中小企業診断士 福田 徹 ブログ

経営コンサルタント・中小企業診断士・ビジネスファシリテーターによる経営者・起業家・管理者向けブログ

社員と共に創る企業の未来:「澤乃井」の小澤酒造

2008年08月12日 | 福田徹の製造業


 JR青梅線の沢井駅から多摩川に向かって坂を降りていくと、「澤乃井」の小澤酒造があります。



 小澤酒造は、元禄15年(1702年)創業の伝統を守り誇ると同時に、酒蔵見学をおこなうことにより顧客と社員との接点をつくる、さらに日本酒の未来を切り開く新しくて古い日本酒造りにも積極的に取り組んでおられるます。このように小澤酒造では、過去の伝統と現在の社員を活かし未来を創るという明確な意思をもった経営をおこなっているのです。

 約300年間の歴史ある酒蔵ですが、先代(現会長)とそれを受け継ぐ現社長の強い意思により、企業環境変化への対応がなされてきたようです。

越後杜氏から社員杜氏への技術移転
 もともと越後杜氏の手を借りて醸造されてきたものを、社員だけで成り立つように酒造技術の移転を図り、10年ほど前には完全に社員だけで醸造するようになりました。

酒蔵見学「顧客との直接のふれあい」
 昭和42年、酒問屋など周囲の反対と嘲笑をよそに、当時としては珍しい酒蔵見学をはじめました。すぐに売上に結びつく効果は出なかったが、10年後国内旅行のブームと共に奥多摩に人々の目が向けられはじめにぎわいを見せはじめる。そこで、多摩川縁で豆腐料理の料亭などを展開しました。

多摩川


 その後も酒蔵見学は積極的におこなわれています。
 小澤酒造の基本方針には

「お客様との直接のふれあいを求めて積極的に酒蔵見学を行い、澤乃井を取り巻く自然と酒造りに対する基本姿勢を訴えてまいりました。」と謳われています。

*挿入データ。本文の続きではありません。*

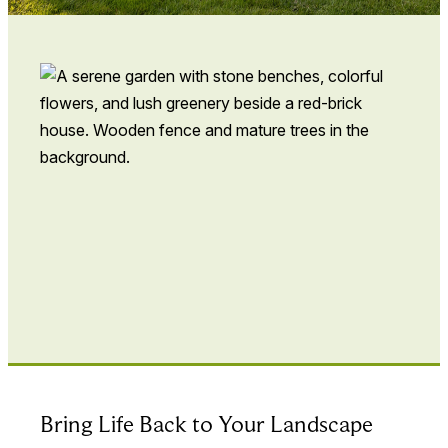
Bring Life Back to Your Landscape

 見学の案内人は、社長をはじめ、各部署の社員が当番制でつとめます。直接、酒造りに関わらない社員を含めて、多くの従業員が自社の歴史、現在、未来を顧客に語るのです。
 


酒々小屋(見学の控室・勉強室)


醸造タンク(この建物は夏でも冷房なしで涼しい)


 
高品質指向路線から「蔵守」(熟成酒)へ
 昭和52年、世間がまだ日本酒を再発見する前の時期にいち早く生酒とか純米酒を販売しはじめ、「秩父古生層の岩盤を掘り抜いた洞窟の奥から湧き出づる仕込水、連なる山々と豊かな緑、澄み切った奥多摩の空気、選りすぐった原料米、研き上げられた技、それを結集して一滴の美酒として仕上げ」る澤乃井ブランドを築きあげました。
 平成9年、日本酒熟成酒「蔵守」の発売。日本酒の未来を見据えた戦略的商品です。お話をうかがうと、熟成酒は従来の日本酒とは全く違う香り味わいであり、従来の日本酒ファンにはすぐには受け入れられないということです。新たな日本酒ジャンルを築き、新しい市場を創る取り組みが必要ということです。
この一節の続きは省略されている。